Later School Start Times Make Teenagers Better Drivers

A new study suggests that getting an extra hour of sleep at night could help your teenager drive more safely.

The study, published in Journal of Clinical Sleep Medicine, compared school start times and automobile crash rates for students aged 16 to 18 years in Virginia Beach, Va., where high school classes began between 7:20 a.m. and 7:25 a.m., to students at schools in adjacent Chesapeake, Va., where classes started between 8:40 a.m. and 8:45 a.m.

What they discovered was that the earlier risers may not be very alert while behind the wheel and were more prone to sleep loss and daytime sleepiness.

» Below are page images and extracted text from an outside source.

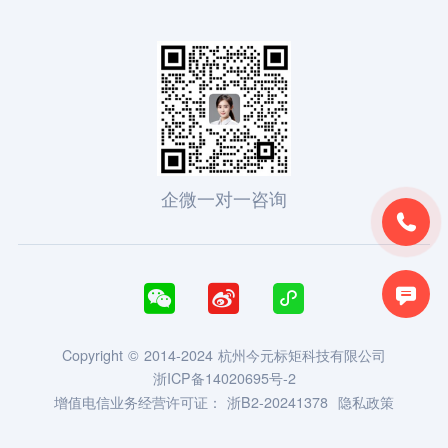
企微一对一咨询





Copyright © 2014-2024 杭州今元标矩科技有限公司
浙ICP备14020695号-2
增值电信业务经营许可证：
浙B2-20241378
隐私政策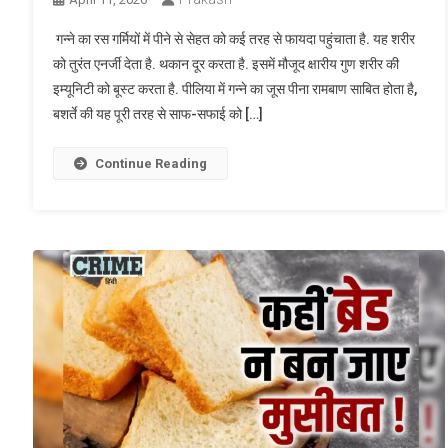
गन्ने का रस गर्मियों में पीने से सेहत को कई तरह से फायदा पहुंचाता है. यह शरीर
को तुरंत एनर्जी देता है. थकान दूर करता है. इसमें मौजूद क्षारीय गुण शरीर की
इम्यूनिटी को बूस्ट करता है. पीलिया में गन्ने का जूस पीना रामबाण साबित होता है,
बशर्ते की यह पूरी तरह से साफ-सफाई को […]
Continue Reading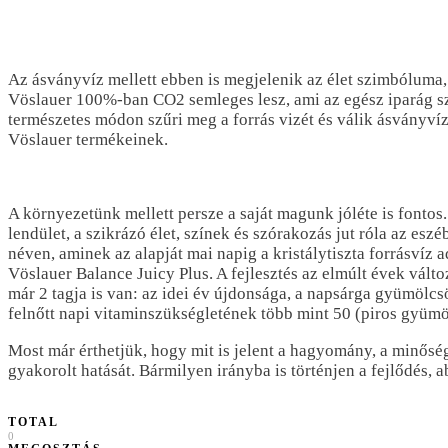
Az ásványvíz mellett ebben is megjelenik az élet szimbóluma, 
Vöslauer 100%-ban CO2 semleges lesz, ami az egész iparág szá
természetes módon szűri meg a forrás vizét és válik ásványví
Vöslauer termékeinek.
A környezetünk mellett persze a saját magunk jóléte is font
lendület, a szikrázó élet, színek és szórakozás jut róla az e
néven, aminek az alapját mai napig a kristálytiszta forrásvíz
Vöslauer Balance Juicy Plus. A fejlesztés az elmúlt évek vált
már 2 tagja is van: az idei év újdonsága, a napsárga gyümölcs
felnőtt napi vitaminszükségletének több mint 50 (piros gyüm
Most már érthetjük, hogy mit is jelent a hagyomány, a minőség
gyakorolt hatását. Bármilyen irányba is történjen a fejlődés
TOTAL
0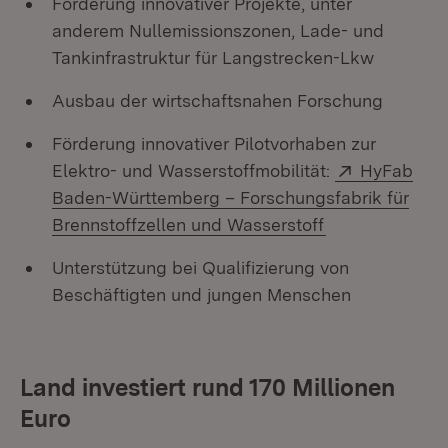
Förderung innovativer Projekte, unter
anderem Nullemissionszonen, Lade- und
Tankinfrastruktur für Langstrecken-Lkw
Ausbau der wirtschaftsnahen Forschung
Förderung innovativer Pilotvorhaben zur
Extern:
Elektro- und Wasserstoffmobilität:
HyFab
Baden-Württemberg – Forschungsfabrik für
(Öffnet in neu
Brennstoffzellen und Wasserstoff
Unterstützung bei Qualifizierung von
Beschäftigten und jungen Menschen
Land investiert rund 170 Millionen
Euro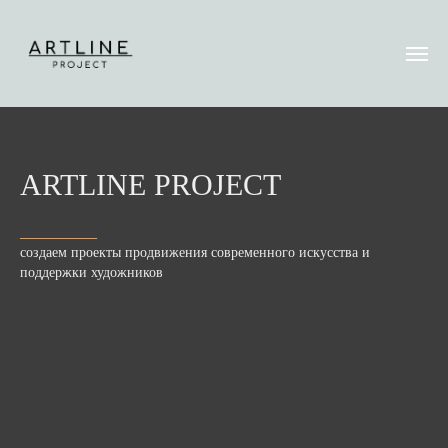
ARTLINE PROJECT
___________
создаем проекты продвижения современного искусства и
поддержки художников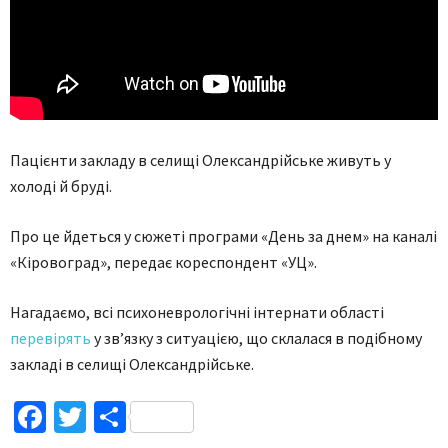
Пацієнти закладу в селищі Олександрійське живуть у
холоді й бруді.
Про це йдеться у сюжеті програми «День за днем» на каналі
«Кіровоград», передає кореспондент «УЦ».
Нагадаємо, всі психоневрологічні інтернати області
перевірять
у зв’язку з ситуацією, що склалася в подібному
закладі в селищі Олександрійське.
Facebook
Twitter
Поділитися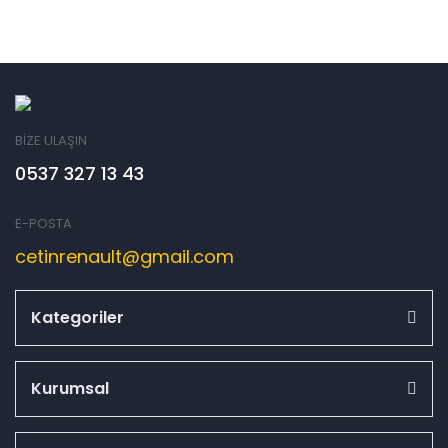
BİZE ULAŞIN
0537 327 13 43
E-POSTA
cetinrenault@gmail.com
Kategoriler
Kurumsal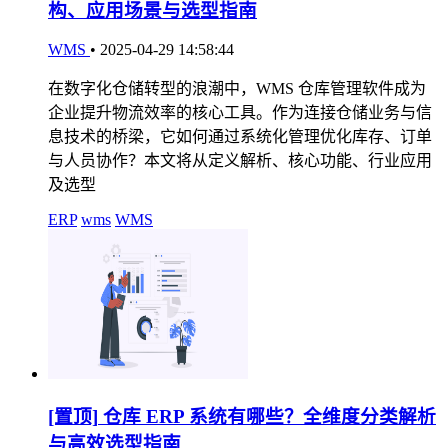
构、应用场景与选型指南
WMS
•
2025-04-29 14:58:44
在数字化仓储转型的浪潮中，WMS 仓库管理软件成为
企业提升物流效率的核心工具。作为连接仓储业务与信
息技术的桥梁，它如何通过系统化管理优化库存、订单
与人员协作？本文将从定义解析、核心功能、行业应用
及选型
ERP
wms
WMS
[置顶]
仓库 ERP 系统有哪些？全维度分类解析
与高效选型指南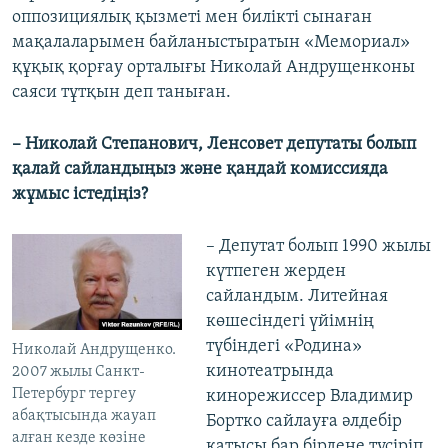
оппозициялық қызметі мен билікті сынаған
мақалаларымен байланыстыратын «Мемориал»
құқық қорғау орталығы Николай Андрущенконы
саяси тұтқын деп таныған.
– Николай Степанович, Ленсовет депутаты болып
қалай сайландыңыз және қандай комиссияда
жұмыс істедіңіз?
– Депутат болып 1990 жылы
күтпеген жерден
сайландым. Литейная
көшесіндегі үйімнің
түбіндегі «Родина»
Николай Андрущенко.
кинотеатрында
2007 жылы Санкт-
Петербург тергеу
кинорежиссер Владимир
абақтысында жауап
Бортко сайлауға әлдебір
алған кезде көзіне
қатысы бар бірдеңе түсіріп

The study’s lead author, Dr. Robert Vorona, said that starting high school later in the morning might make young drivers more alert simply because they get more sleep.

There were 65.8 automobile crashes for every 1,000 teen drivers in Virginia Beach, and 46.6 crashes for every 1,000 teen drivers in Chesapeake. The comparisons were made in 2008 and were similar to results in 2007.

“We believe that high schools should take a close look at having later start times to align with circadian rhythms in teens and to allow for longer sleep times,” said Vorona who is an associate professor of internal medicine at Eastern Virginia Medical School. “Too many teens in this country obtain insufficient sleep. Increasingly, the literature suggests that this may lead to problematic consequences including mood disorders, academic difficulties and behavioral issues.”

An extra hour of sleep could also improve attention levels, reduce mistakes and performance according to another study in the April edition of the Journal of Clinical Sleep Medicine.